Here are three important issues worth getting your head around in 2020:
Understanding and Calculating Cost to Serve
What is cost to serve? Simply put, it’s an accountancy tool that allows you to calculate the total cost of servicing your customers, taking into account expenses related to such items as processing of orders, packing & delivery, invoicing, and customer support.
Why is it Important? Many businesses today still adopt a one size fits all policy, resulting in some customers being under-serviced and others being over-serviced—and adding to logistics costs. By calculating cost to serve, a business can identify which customers, products, and orders are unprofitable.
My Logistics Bureau consultants have come up with the following facts after conducting cost to serve audits since 1997 at hundreds of companies in a large number of countries:
- Some 20 % of customer orders made negative profits
- 5-10 % of products made no contribution whatsoever
- Around 12 % of customers were unprofitable.
Over the years, the Logistics Bureau team has developed specialist Cost To Serve tools, but even with a simple database and a set of spreadsheets, you will be able to carry out a basic analysis. You will be surprised how much you will learn about your business’ cost to serve model!
Understanding and Measuring Essential KPIs
What is a key performance indicator (KPI)? The term is mostly used when it comes to benchmarking and tracking performance in the supply chain. KPIs provide a means for companies to measure performance in activities such as projects, products, and workflow, and allows them to determine their progress towards business goals and objectives. The metrics can also be used to compare a business’s performance against that of its competitors.
So, What KPIs Should be Measured?
Every company’s supply chain is unique, but there are some KPIs that, for most organisations, are the most reliable sources of performance data.
- Perfect Order: The most important KPI as it measures on-time delivery, in-full delivery, damage-free delivery, and the percentage of orders that include accurate documentation.
- Fill Rate: This measures order fill, line fill, and unit fill.
- Cash to Cash Cycle Time: This metric is a pointer to how well your supply chain assets are being utilised.
- Inventory Days of Supply: This KPI calculates the number of days your inventory would last without running out.
- Customer Order Cycle Time: This measures the length of time between receipt of a purchase order and delivery to the customer.
Of course, we are only skimming the surface here.

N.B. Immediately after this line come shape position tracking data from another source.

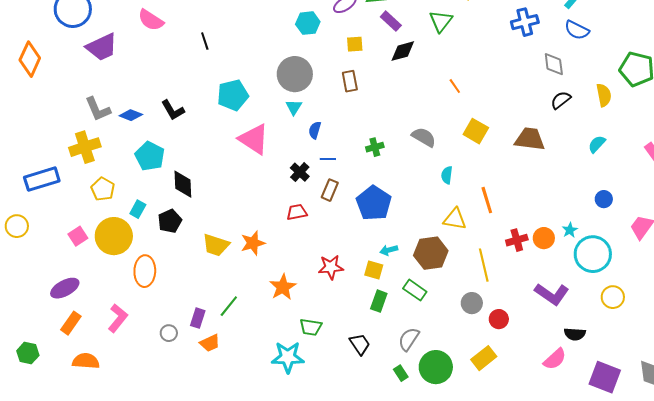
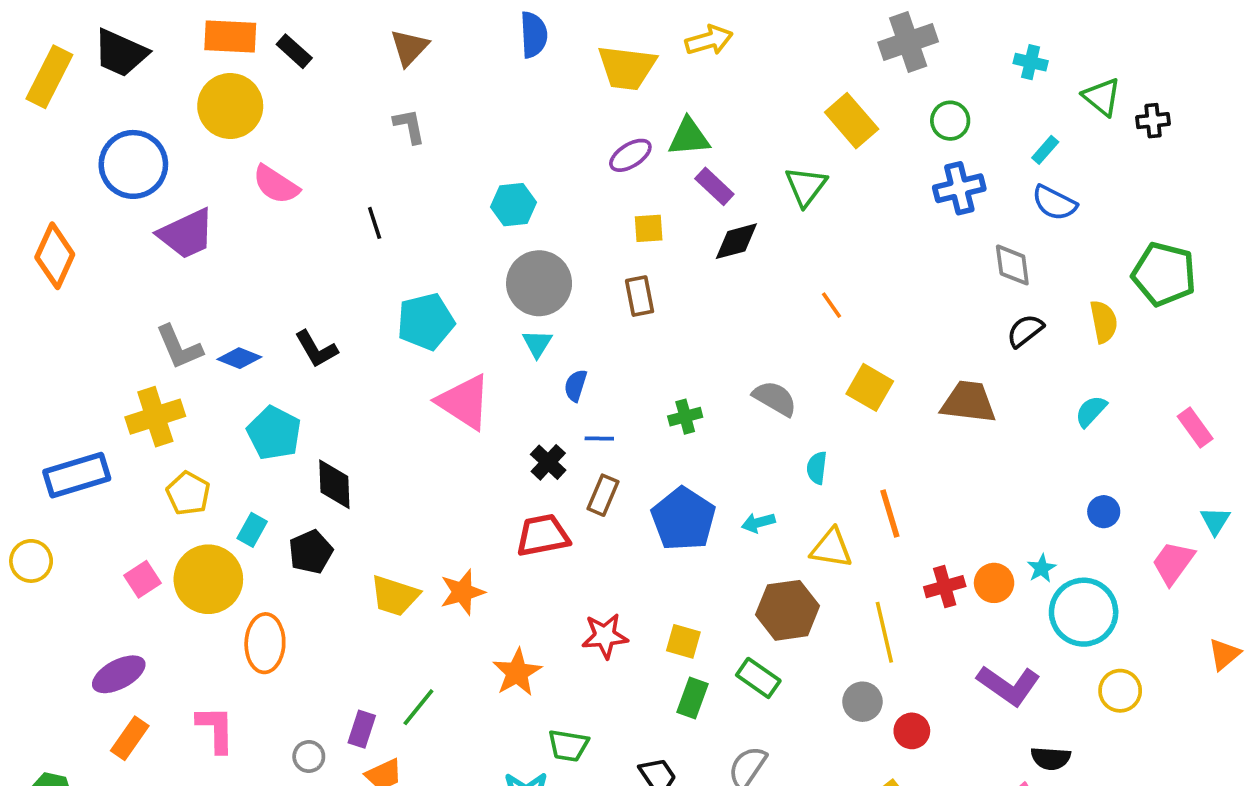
cyan hexagon: (308, 23) -> (513, 205), moved
red trapezoid: (297, 212) -> (543, 535), size x1.4
cyan arrow: (389, 250) -> (758, 523), moved
pink L-shape: (118, 318) -> (216, 729), turned -40

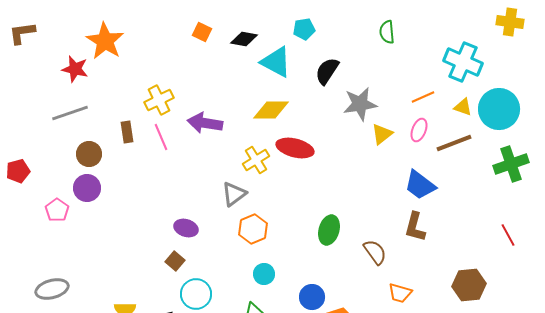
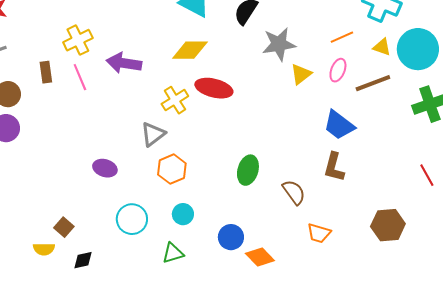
brown square: (175, 261) -> (64, 227), moved
cyan circle: (196, 294) -> (132, 219), moved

Take time to really get your teeth into the subject, possibly starting with this easy-to-understand introduction to KPIs.

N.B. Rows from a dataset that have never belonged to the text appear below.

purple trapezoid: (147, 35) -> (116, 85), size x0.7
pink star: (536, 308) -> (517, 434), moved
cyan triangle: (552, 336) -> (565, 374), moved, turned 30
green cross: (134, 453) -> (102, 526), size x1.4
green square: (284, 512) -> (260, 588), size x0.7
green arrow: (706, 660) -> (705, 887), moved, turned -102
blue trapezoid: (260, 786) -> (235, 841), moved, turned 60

Learning to Negotiate With a Supplier
For some people, the art of negotiation comes naturally, but most of us find it prudent to follow a few basic ground rules when trying to secure the best deal from suppliers.
Here are some negotiation skills that may work for you:
- Sell yourself as a loyal partner who will give a great deal of business over the long term
- Don’t accept the first offer—see it as an opening bid
- Negotiate with multiple suppliers and let each of them know that you are looking for the best deal
- Think about transferring all your business to one supplier—this is often enough to coax good business deals out of them
- Create leverage with a supplier by making a 50-70 percent deposit
- Don’t be afraid to walk away if the supplier won’t budge on pricing.
And the most important tip of all: get to know your prospective supplier BEFORE launching into negotiations.
If you can get to grips with these three elements of supply chain management, you will be well on your way to understanding the finer points of the industry—and to streamlining your business for greater efficiency and profitability.